Reframing definitely appears mandatory as AI continues to evolve as a result of the infrastructure supporting it should evolve as effectively. DDN’s Infinia 2.0 may symbolize a significant shift in how enterprises strategy AI storage, not as a passive archive, however as an energetic intelligence layer that fuels AI techniques in actual time. By eliminating conventional bottlenecks, unifying distributed knowledge, and integrating seamlessly with AI frameworks, Infinia 2.0 goals to reshape how AI functions entry, course of, and act on info.

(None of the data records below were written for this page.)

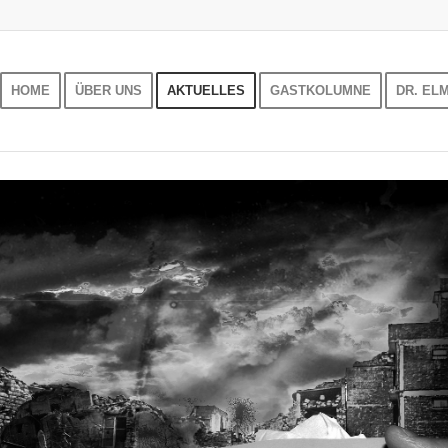
HOME
ÜBER UNS
AKTUELLES
GASTKOLUMNE
DR. EL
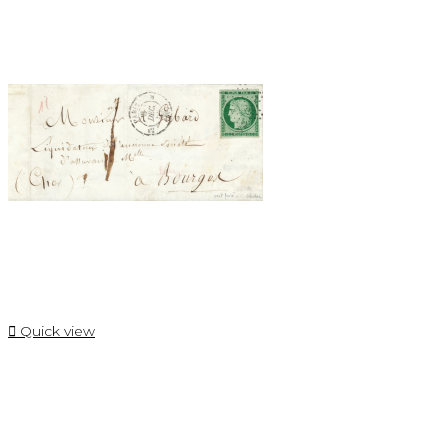

Quick view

With endorsements from business leaders like Nvidia, Supermicro, and Lenovo, and with its newest funding spherical of $300 million at a $5 billion valuation, DDN is positioning itself as a key participant within the AI panorama. Whether or not Infinia 2.0 delivers on its formidable guarantees stays to be seen, however one factor is obvious: AI’s subsequent frontier isn’t nearly fashions and compute however is about rethinking knowledge itself. And with this launch, DDN is making the case that the way forward for AI hinges on new paradigms for knowledge administration.
Be taught extra concerning the technical points of Infinia 2.0 at this hyperlink, or watch a replay of Past Synthetic right here.
Associated Objects:
Feeding the Virtuous Cycle of Discovery: HPC, Massive Information, and AI Acceleration
The AI Information Cycle: Understanding the Optimum Storage Combine for AI Workloads at Scale
DDN Cranks the Information Throughput with AI400X2 Turbo
Editor’s be aware: This text first appeared on AIWire.